Here’s one way to look at it that just occurred to me. In domains with feedback, like science or just doing real world stuff in general, we learn some heuristics. Then we try to apply these heuristics to the stuff of our mind, and sometimes it works but more often it fails. And then doing good philosophy means having a good set of heuristics from outside of philosophy, and good instincts when to apply them or not. And some luck, in that some heuristics will happen to generalize to the stuff of our mind, but others won’t.
If this is a true picture, then running far ahead with philosophy is just inherently risky. The further you step away from heuristics that have been tested in reality, and their area of applicability, the bigger your error will be.
Does this make sense?
Do you have any examples that could illustrate your theory?
It doesn’t seem to fit my own experience. I became interested in Bayesian probability, universal prior, Tegmark multiverse, and anthropic reasoning during college, and started thinking about decision theory and ideas that ultimately led to UDT, but what heuristics could I have been applying, learned from what “domains with feedback”?
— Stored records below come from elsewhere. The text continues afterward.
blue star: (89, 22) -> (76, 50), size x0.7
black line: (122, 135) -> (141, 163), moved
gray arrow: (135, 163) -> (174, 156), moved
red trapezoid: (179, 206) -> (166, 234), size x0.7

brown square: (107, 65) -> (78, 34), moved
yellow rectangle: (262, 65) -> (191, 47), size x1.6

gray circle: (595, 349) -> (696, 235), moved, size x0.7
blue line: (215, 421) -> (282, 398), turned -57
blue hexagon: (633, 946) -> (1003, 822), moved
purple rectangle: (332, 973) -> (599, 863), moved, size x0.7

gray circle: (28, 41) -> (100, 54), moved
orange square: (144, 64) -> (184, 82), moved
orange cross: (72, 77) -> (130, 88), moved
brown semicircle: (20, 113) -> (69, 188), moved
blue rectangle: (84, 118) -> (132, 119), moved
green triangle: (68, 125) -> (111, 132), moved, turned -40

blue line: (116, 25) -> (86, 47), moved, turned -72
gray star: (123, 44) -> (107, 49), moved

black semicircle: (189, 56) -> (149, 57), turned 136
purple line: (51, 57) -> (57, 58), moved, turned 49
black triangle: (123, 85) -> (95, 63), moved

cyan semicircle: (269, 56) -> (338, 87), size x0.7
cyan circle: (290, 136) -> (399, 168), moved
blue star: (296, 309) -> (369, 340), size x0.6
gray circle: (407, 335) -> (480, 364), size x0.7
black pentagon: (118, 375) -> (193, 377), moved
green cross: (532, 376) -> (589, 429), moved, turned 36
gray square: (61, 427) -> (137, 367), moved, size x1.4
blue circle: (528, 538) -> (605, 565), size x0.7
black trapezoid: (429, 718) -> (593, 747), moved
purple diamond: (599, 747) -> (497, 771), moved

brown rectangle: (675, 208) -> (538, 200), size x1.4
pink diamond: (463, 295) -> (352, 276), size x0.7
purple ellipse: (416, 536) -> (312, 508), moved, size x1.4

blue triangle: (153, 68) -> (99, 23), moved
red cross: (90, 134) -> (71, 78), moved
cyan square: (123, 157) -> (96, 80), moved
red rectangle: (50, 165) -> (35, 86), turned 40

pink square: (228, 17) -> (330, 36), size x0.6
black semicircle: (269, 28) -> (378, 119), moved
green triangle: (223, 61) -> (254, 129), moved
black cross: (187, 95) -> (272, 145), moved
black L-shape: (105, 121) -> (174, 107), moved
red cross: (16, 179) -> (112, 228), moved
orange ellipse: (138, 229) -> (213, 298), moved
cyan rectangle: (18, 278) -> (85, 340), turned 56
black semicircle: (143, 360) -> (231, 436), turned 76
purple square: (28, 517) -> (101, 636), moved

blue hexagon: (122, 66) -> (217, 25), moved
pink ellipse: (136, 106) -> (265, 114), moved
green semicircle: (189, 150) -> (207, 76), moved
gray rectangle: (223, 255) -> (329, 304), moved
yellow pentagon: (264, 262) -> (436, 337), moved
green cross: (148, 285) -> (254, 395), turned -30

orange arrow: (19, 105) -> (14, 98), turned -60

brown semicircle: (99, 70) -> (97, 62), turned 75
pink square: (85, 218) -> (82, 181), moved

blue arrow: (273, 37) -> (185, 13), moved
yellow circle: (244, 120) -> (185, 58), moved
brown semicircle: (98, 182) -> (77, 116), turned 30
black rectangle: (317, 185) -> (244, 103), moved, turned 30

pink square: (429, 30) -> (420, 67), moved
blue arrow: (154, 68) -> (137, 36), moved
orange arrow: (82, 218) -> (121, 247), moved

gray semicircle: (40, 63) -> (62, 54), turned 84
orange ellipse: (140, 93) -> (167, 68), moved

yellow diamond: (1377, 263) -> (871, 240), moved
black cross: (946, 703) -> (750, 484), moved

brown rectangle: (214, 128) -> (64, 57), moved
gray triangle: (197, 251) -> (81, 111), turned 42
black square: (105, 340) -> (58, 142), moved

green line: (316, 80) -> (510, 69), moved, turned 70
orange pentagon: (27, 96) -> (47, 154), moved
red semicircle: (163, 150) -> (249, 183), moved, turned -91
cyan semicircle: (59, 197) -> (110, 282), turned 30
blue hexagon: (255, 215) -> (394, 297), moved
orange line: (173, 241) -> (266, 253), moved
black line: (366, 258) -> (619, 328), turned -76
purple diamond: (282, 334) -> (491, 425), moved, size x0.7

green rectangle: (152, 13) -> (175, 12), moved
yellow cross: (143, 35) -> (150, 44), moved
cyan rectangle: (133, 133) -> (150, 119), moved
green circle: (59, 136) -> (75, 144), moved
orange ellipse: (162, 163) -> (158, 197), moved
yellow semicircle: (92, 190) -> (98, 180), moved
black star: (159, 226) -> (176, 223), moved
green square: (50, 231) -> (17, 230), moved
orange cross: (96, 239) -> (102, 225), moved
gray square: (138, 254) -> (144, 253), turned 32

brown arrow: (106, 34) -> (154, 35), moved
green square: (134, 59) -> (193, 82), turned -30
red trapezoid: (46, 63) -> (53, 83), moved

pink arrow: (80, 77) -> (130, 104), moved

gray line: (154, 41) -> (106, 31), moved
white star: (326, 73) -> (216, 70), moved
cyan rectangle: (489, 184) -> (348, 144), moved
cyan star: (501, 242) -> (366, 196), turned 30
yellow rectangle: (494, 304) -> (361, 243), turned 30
Maybe I used a heuristic like “computer science is cool, lets try to apply it to philosophical problems” but if the heuristics are this coarse grained, it doesn’t seem like the idea can explain how detailed philosophical reasoning happens, or be used to ensure AI philosophical competence?
Maybe one example is the idea of Dutch book. It comes originally from real world situations (sport betting and so on) and then we apply it to rationality in the abstract.
Or another example, much older, is how Socrates used analogy. It was one of his favorite tools I think. When talking about some confusing thing, he’d draw an analogy with something closer to experience. For example, “Is the nature of virtue different for men and for women?”—“Well, the nature of strength isn’t that much different between men and women, likewise the nature of health, so maybe virtue works the same way.” Obviously this way of reasoning can easily go wrong, but I think it’s also pretty indicative of how people do philosophy.
Can’t all of these concerns be reduced to a subset of the intent-alignment problem? If I tell the AI to “maximize ethical goodness” and it instead decides to “implement plans that sound maximally good to the user” or “maximize my current guess of what the user meant by ethical goodness according to my possibly-bad philosophy,” that is different from what I intended, and thus the AI is unaligned.
If the AI starts off with some bad philosophy ideas just because it’s relatively unskilled in philosophy vs science, we can expect that 1) it will try very hard to get better at philosophy so that it can understand “what did the user mean by ‘maximize ethical goodness,’” and 2) it will try to preserve option value in the meantime so not much will be lost if its first guess was wrong. This assumes some base level of competence on the AI’s part, but if it can do groundbreaking science research, surely it can think of those two things (or we just tell it).